Almost all night
I am very lucky that my job normally does not have a lot of after hours work such as I was used to when I worked in IT up north. Our environment is normally very, very stable and any fires that I have to put out are normally small in nature. Well yesterday I had an all out inferno break out.
As I have mentioned here, I am working through the process of migrating our office from an on site Exchange server to Office 365. I have had various road bumps along the way but have been able to work through them. Well yesterday I was at point where I was trying to convert our user accounts to “mail enabled” accounts, which allows them to connect to both our own site Exchange server and the Office 365 server at the same time during the transition. I followed the steps on the Office 365 site, exporting some info from Office 365 into a local csv file and then feeding that csv file to a powershell script on my Exchange server.
So I log onto my Exchange server and open an Exchange command prompt to run the script. I fire it off and see a LOT of red text scrolling up the screen indicating certain commands were getting an error. I didn’t think a lot about it, sometimes scripts will do that if it is trying to modify something that isn’t needed. After the script ran I got sidetracked into something else when my phone rang fro the first time. It was a user saying they couldn’t get into their email, weird.
So I hopped back onto my Exchange server since I already had it open to take a look. When I refreshed the view, ALL of our user mailboxes were gone except four or five of them. I swallowed hard, knowing somehow that script just trashed my Exchange environment. My head raced as I quickly tried to come up with a plan of action. It seemed to me that the script screwed with the Exchange active directory environment so I thought that if I restore my main domain controller with the prior night’s back up I would be able to erase the problem.

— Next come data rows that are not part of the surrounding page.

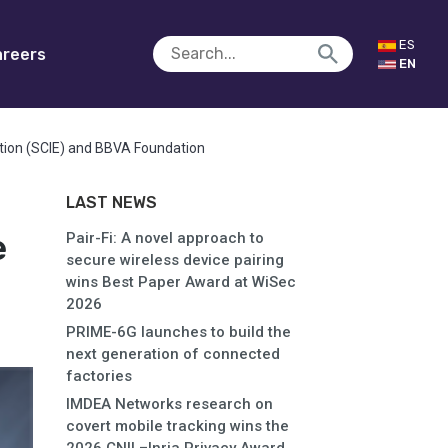
ES
reers
EN
tion (SCIE) and BBVA Foundation
LAST NEWS
e
Pair-Fi: A novel approach to
secure wireless device pairing
wins Best Paper Award at WiSec
2026
PRIME-6G launches to build the
next generation of connected
factories
IMDEA Networks research on
covert mobile tracking wins the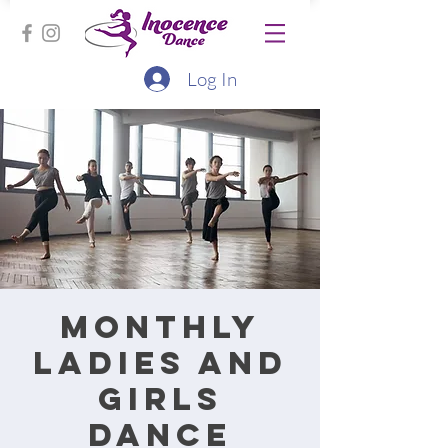
Log In
Monthly
ladies and
girls
dance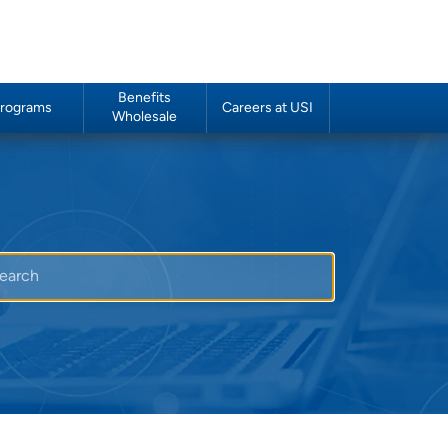
Benefits
rograms
Careers at USI
Wholesale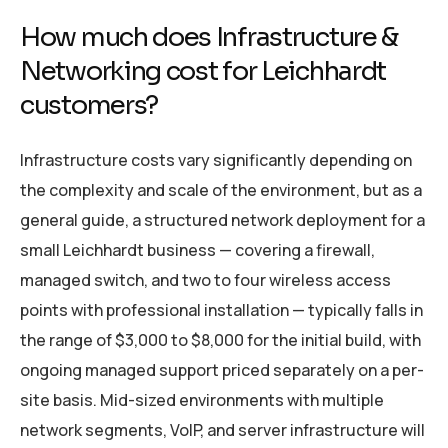
How much does Infrastructure &
Networking cost for Leichhardt
customers?
Infrastructure costs vary significantly depending on
the complexity and scale of the environment, but as a
general guide, a structured network deployment for a
small Leichhardt business — covering a firewall,
managed switch, and two to four wireless access
points with professional installation — typically falls in
the range of $3,000 to $8,000 for the initial build, with
ongoing managed support priced separately on a per-
site basis. Mid-sized environments with multiple
network segments, VoIP, and server infrastructure will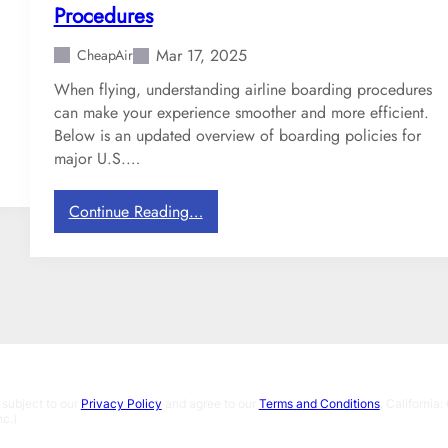
r
Procedures
a
v
Mar 17, 2025
CheapAir
e
When flying, understanding airline boarding procedures
l
can make your experience smoother and more efficient.
-
Below is an updated overview of boarding policies for
T
major U.S.…
h
e
G
:
Continue Reading…
r
W
o
h
s
i
s
c
S
h
t
D
u
o
f
m
 subject to our
Privacy Policy
and agree to our
Terms and Conditions
. Californi
f
e
c.)
o
s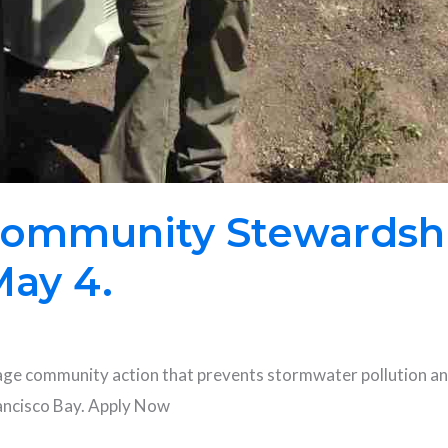
 Community Stewardshi
May 4.
age community action that prevents stormwater pollution and
rancisco Bay. Apply Now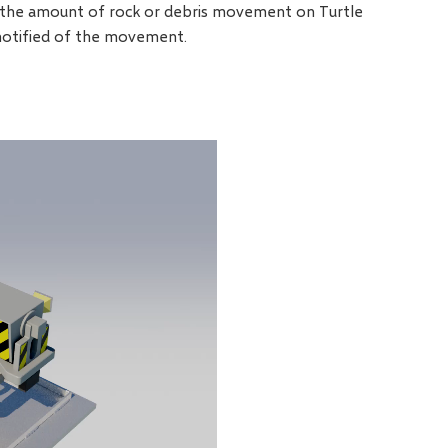
If the amount of rock or debris movement on Turtle
notified of the movement.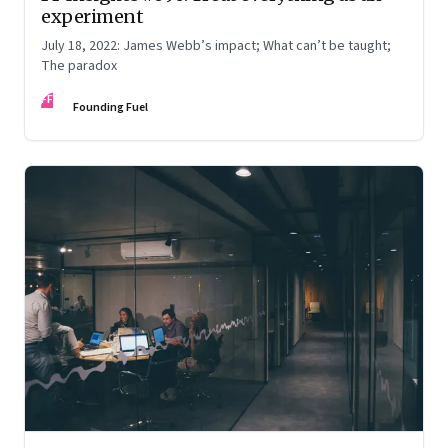
experiment
July 18, 2022: James Webb’s impact; What can’t be taught;
The paradox
FF
Founding Fuel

This set off a totally separate disaster. In order to do an authoritative restore of AD you need to stop DS on other domain controllers. Once I did that it crippled the network as there was no longer any authentication going on, breaking a number of apps. I decided to bale on that idea as the restore was going slow. I cancelled the DC restore and rebooted it. My heart sank when the server did not come up.
Instead of booting the DC would just come to a screen saying the OS failed to start with a 0xc000007b error. This set off hours of frustrating and time consuming trouble shooting which involved multiple restore attempts, each of which took at least an hour, only to have it fail. I was on the phone working with our backup appliance vendor trying to determine why it was not working. I knew I was in trouble when he basically said he had exhausted all of his ideas. By the end of the normal work day I was still heavily in the weeds. The network was limping along since I brought the other DC’s online but there was absolutely no email access for anybody for the majority of the day.
So as I was working on the DC problem, in between failed restore attempts I was looking more at the Exchange server and it’s missing mailboxes. I realized that the mailboxes were in the “disconnected state” which at first was sort of a relief since I could reconnect them manually. However I did not realize at the time that not all of the missing mailboxes were there, I later realized almost 50 of them were still missing.
So I finally gave up on getting the domain controller back online. I seized the FMSO roles and forced them to one of the other DC’s I have on the network. I then blew away the original DC, reinstalled Windows 2012 and readded it to the domain as a new DC. I then turned my attention fully on the email situation after grabbing a dinner that consisted of a large coffee and bagel from the Dunkin Donuts across the street.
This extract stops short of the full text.